* **What you are asked to do**
In the data below, reproduce everything exactly except the images.

BEGIN Stored data

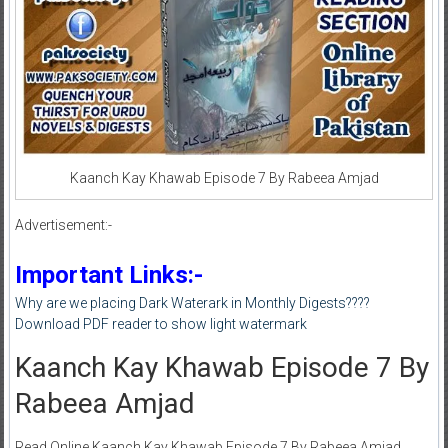
Kaanch Kay Khawab Episode 7 By Rabeea Amjad
Advertisement:-
Important Links:-
Why are we placing Dark Waterark in Monthly Digests????
Download PDF reader to show light watermark
Kaanch Kay Khawab Episode 7 By
Rabeea Amjad
Read Online Kaanch Kay Khawab Episode 7 By Rabeea Amjad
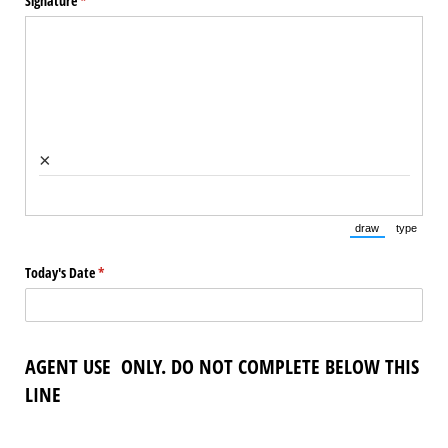
Signature
(required)
*
×
draw
type
(Switch to draw
(Switch 
Today's Date
(required)
*
AGENT USE ONLY. DO NOT COMPLETE BELOW THIS
LINE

END Stored data

* **Result of this task**
Kaanch Kay Khawab Episode 7 By Rabeea Amjad
Advertisement:-
Important Links:-
Why are we placing Dark Waterark in Monthly Digests????
Download PDF reader to show light watermark
Kaanch Kay Khawab Episode 7 By
Rabeea Amjad
Read Online Kaanch Kay Khawab Episode 7 By Rabeea Amjad
Signature
(required)
*
×
draw
type
(Switch to draw
(Switch 
Today's Date
(required)
*
AGENT USE ONLY. DO NOT COMPLETE BELOW THIS
LINE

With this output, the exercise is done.